TASK STATEMENT => Pictures aside, the data must be reproduced exactly.

# # # # # # #

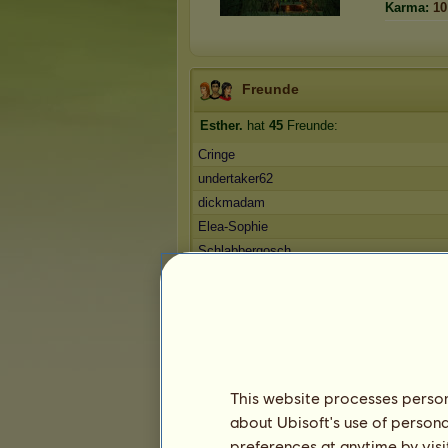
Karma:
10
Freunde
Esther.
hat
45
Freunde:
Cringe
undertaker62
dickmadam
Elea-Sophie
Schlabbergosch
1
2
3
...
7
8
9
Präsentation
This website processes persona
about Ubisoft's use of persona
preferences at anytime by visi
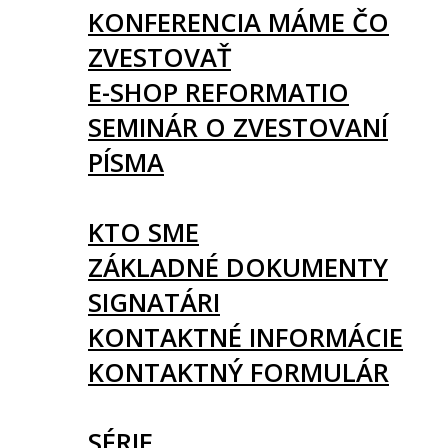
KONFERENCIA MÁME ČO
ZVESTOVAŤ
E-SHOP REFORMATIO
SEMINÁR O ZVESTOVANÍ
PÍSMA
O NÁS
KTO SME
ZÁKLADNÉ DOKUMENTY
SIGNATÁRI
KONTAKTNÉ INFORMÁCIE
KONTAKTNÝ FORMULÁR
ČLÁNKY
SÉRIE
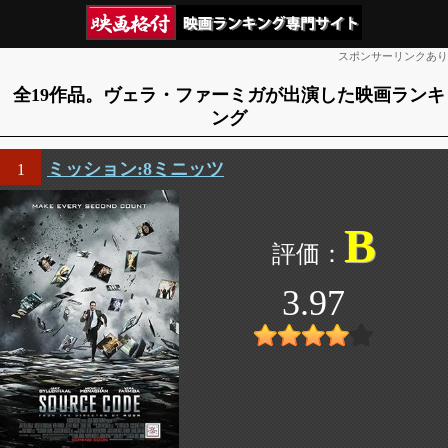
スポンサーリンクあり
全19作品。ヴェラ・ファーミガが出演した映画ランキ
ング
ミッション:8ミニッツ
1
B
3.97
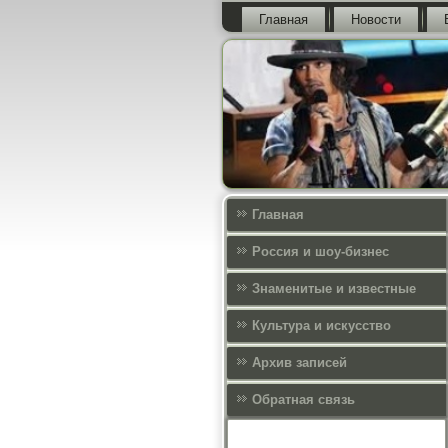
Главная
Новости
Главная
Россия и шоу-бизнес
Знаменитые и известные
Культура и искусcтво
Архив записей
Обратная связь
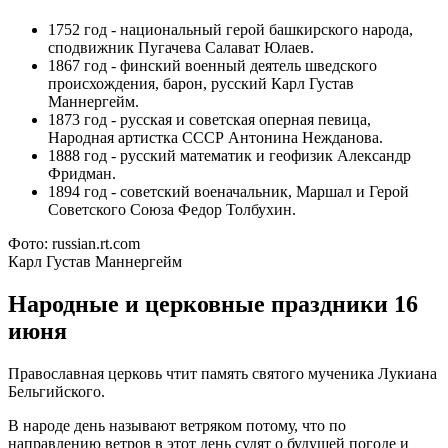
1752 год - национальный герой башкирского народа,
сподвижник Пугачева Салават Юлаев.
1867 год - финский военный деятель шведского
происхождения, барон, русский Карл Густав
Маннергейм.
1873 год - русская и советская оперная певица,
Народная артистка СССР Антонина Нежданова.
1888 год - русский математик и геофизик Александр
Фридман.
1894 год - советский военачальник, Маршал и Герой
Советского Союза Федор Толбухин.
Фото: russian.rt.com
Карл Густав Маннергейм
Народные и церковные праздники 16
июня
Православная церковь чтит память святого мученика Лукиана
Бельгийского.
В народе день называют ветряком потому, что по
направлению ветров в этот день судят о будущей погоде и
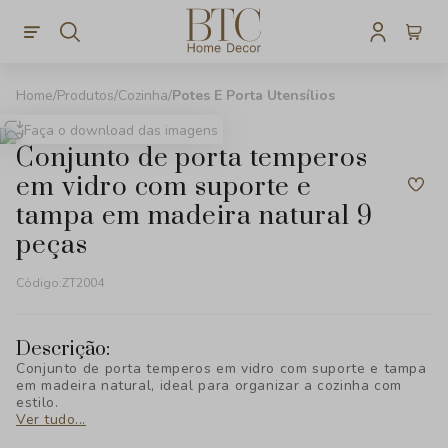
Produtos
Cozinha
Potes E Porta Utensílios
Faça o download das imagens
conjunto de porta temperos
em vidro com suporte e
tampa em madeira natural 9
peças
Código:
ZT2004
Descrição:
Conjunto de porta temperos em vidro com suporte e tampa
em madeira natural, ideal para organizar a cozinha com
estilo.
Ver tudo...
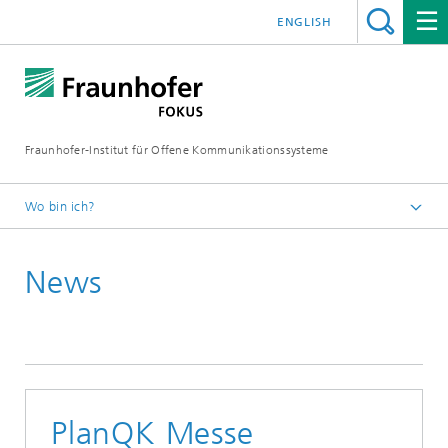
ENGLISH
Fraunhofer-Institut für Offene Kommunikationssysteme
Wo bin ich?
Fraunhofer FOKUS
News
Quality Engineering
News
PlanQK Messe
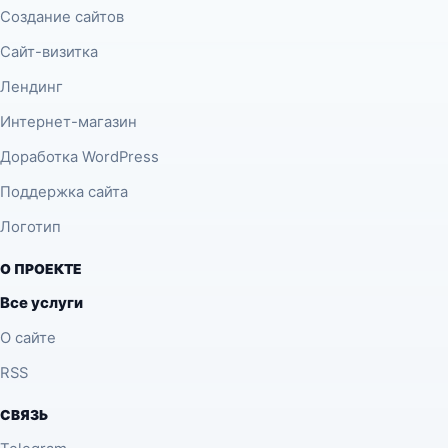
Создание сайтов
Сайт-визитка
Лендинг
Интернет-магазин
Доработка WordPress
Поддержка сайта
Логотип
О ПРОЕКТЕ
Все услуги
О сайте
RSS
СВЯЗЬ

# # # # # # #

FINAL ANSWER =>
Karma:
10
Freunde
Esther.
hat
45
Freunde:
Cringe
undertaker62
dickmadam
Elea-Sophie
Schlabbergosch
1
2
3
...
7
8
9
Präsentation
This website processes persona
about Ubisoft's use of persona
preferences at anytime by visi
KONFERENCIA MÁME ČO
ZVESTOVAŤ
E-SHOP REFORMATIO
SEMINÁR O ZVESTOVANÍ
PÍSMA
O NÁS
KTO SME
ZÁKLADNÉ DOKUMENTY
SIGNATÁRI
KONTAKTNÉ INFORMÁCIE
KONTAKTNÝ FORMULÁR
ČLÁNKY
SÉRIE
スポンサーリンクあり
全19作品。ヴェラ・ファーミガが出演した映画ランキ
ング
ミッション:8ミニッツ
1
B
3.97
Главная
Новости
Главная
Россия и шоу-бизнес
Знаменитые и известные
Культура и искусcтво
Архив записей
Обратная связь
1752 год - национальный герой башкирского народа,
сподвижник Пугачева Салават Юлаев.
1867 год - финский военный деятель шведского
происхождения, барон, русский Карл Густав
Маннергейм.
1873 год - русская и советская оперная певица,
Народная артистка СССР Антонина Нежданова.
1888 год - русский математик и геофизик Александр
Фридман.
1894 год - советский военачальник, Маршал и Герой
Советского Союза Федор Толбухин.
Фото: russian.rt.com
Карл Густав Маннергейм
Народные и церковные праздники 16
июня
Православная церковь чтит память святого мученика Лукиана
Бельгийского.
В народе день называют ветряком потому, что по
направлению ветров в этот день судят о будущей погоде и
Produtos
Cozinha
Potes E Porta Utensílios
Faça o download das imagens
conjunto de porta temperos
em vidro com suporte e
tampa em madeira natural 9
peças
Código:
ZT2004
Descrição:
Conjunto de porta temperos em vidro com suporte e tampa
em madeira natural, ideal para organizar a cozinha com
estilo.
Ver tudo...
ENGLISH
Fraunhofer-Institut für Offene Kommunikationssysteme
Wo bin ich?
Fraunhofer FOKUS
News
Quality Engineering
News
PlanQK Messe
Создание сайтов
Сайт-визитка
Лендинг
Интернет-магазин
Доработка WordPress
Поддержка сайта
Логотип
О ПРОЕКТЕ
Все услуги
О сайте
RSS
СВЯЗЬ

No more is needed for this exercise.